Peter Gallanis, president of the Herndon, Virginia-based National Organization of Life and Health Guaranty Associations.
Jonathan Bing, first vice president at the King of Prussia, Pennsylvania-based International Association of Insurance Receivers.
Cantilo has played a visible role in the Penn Treaty receivership.
NOLHGA has been quiet, but it regularly gives the public reminders that it exists.
IAIR has been even more quiet than NOLHGA, but it has been holding regular in-person sessions at the NAIC’s in-person meetings, and it also holds annual workshops of its own, in February.
At IAIR’s last three-day workshop conference, in Austin, Texas, the group offered two separate sessions on long-term care insurance. One panel focused on potential sources of capital for LTCI issuers. Another panel looked for lessons for receivers in the Penn Treaty story. One takeaway from the IAIR workshop agenda is that several professional services firms already have a strong interest in the LTCI receivership market.
Cigna says health insurers wrote 3 percent of the LTCI business and may pay 75 percent of LTCI insolvency assessments. (Photo: Thinkstock)

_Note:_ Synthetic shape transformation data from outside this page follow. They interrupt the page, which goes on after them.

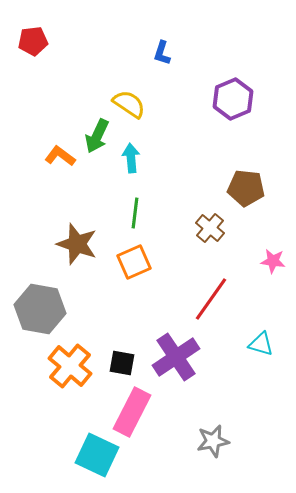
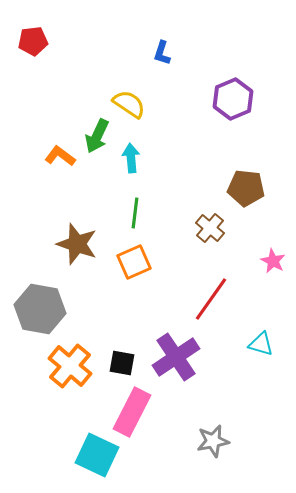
pink star: rotated 20 degrees clockwise
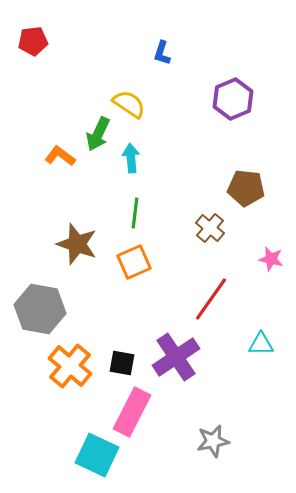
green arrow: moved 1 px right, 2 px up
pink star: moved 2 px left, 2 px up; rotated 15 degrees counterclockwise
cyan triangle: rotated 16 degrees counterclockwise
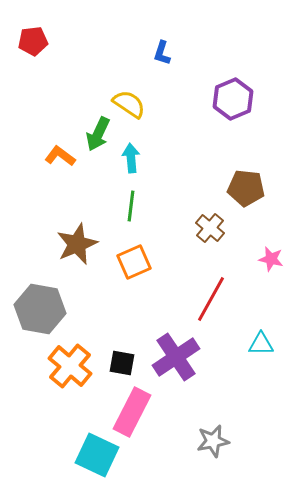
green line: moved 4 px left, 7 px up
brown star: rotated 30 degrees clockwise
red line: rotated 6 degrees counterclockwise
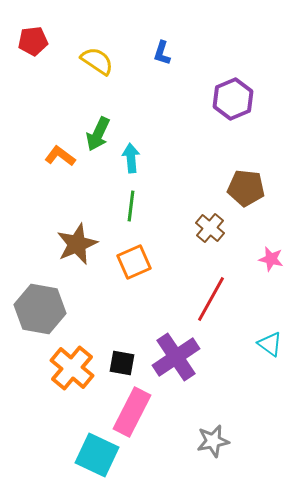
yellow semicircle: moved 32 px left, 43 px up
cyan triangle: moved 9 px right; rotated 36 degrees clockwise
orange cross: moved 2 px right, 2 px down
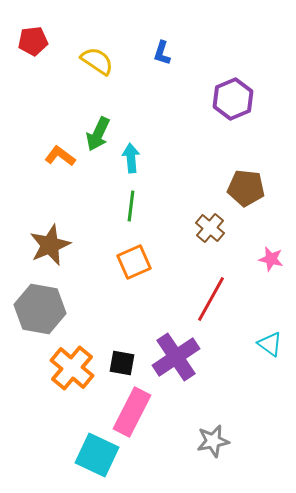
brown star: moved 27 px left, 1 px down
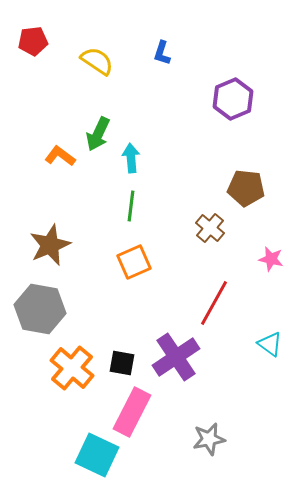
red line: moved 3 px right, 4 px down
gray star: moved 4 px left, 2 px up
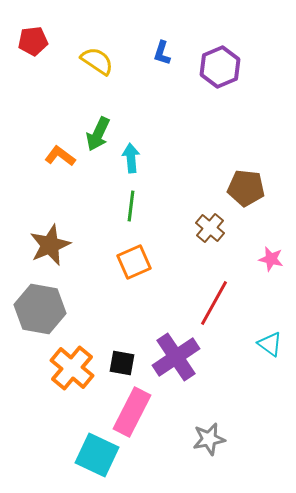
purple hexagon: moved 13 px left, 32 px up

In most states, life and health insurance guaranty associations cover most of the cost of insolvencies by imposing assessments on member insurers. Many state associates separate the funding for life insolvencies and health insolvencies.
Because of the history of long-term care insurance, the associations typically classify LTCI as a health risk, rather than a life risk, even though the most visible issuers have been better known for their life and health products than for their health products.
Health insurers have taken Pennsylvania insurance regulators to court to try to reduce their potential exposure to guaranty association assessments in connection with the Penn Treaty insolvency.
That conflict also shows up in the Receivership Model Law Working Group comments.
Health insurers and others have complained elsewhere that health insurers may be on the hook to cover about 75 percent of the guaranty association assessments related to the Penn Treaty insolvency.
Amy Lazzaro, a vice president at Bloomfield, Connecticut-based Cigna, wrote in Cigna’s comment letter that, as this point, health insurers may pay 75 percent of the LTCI failure assessments even though they write only 3 percent of the LTCI premiums now in the market.
“This is patently unfair to major medical policyholders,” Lazzaro wrote. “Health companies understand and welcome the opportunity to be part of the solution to this problem. The health companies, however, cannot shoulder the lion’s share of this burden alone.”
Health guaranty associations also have to cope with the wave of health insurer failures that occurred in 2015 and 2016, and Penn Treaty “is only the first major LTC writer to become insolvent,” Lazzaro wrote.
Kim Holland, a vice president at the Chicago-based Blue Cross and Blue Shield Association, also objected to the current role of health insurers in covering the cost of LTCI issuer insolvencies.
“The guaranty fund system was put in place for the financial protection of consumers, not to shift risk from one industry sector to another at the expense of policyholders,” Holland wrote.
But Wayne Mehlman, senior counsel at the Washington-based American Council of Life Insurers, said regulators should think hard before tinkering with the assessment rules for life, health and annuity products.
“The assessment mechanism was intentionally designed this way in order to ensure adequate assessment capacity for each of the three main types of insurance,” Mehlman wrote. “We would strongly oppose any proposal that would shift all or most of the LTC-related assessment burden from the health insurance account to the life insurance and annuity accounts.”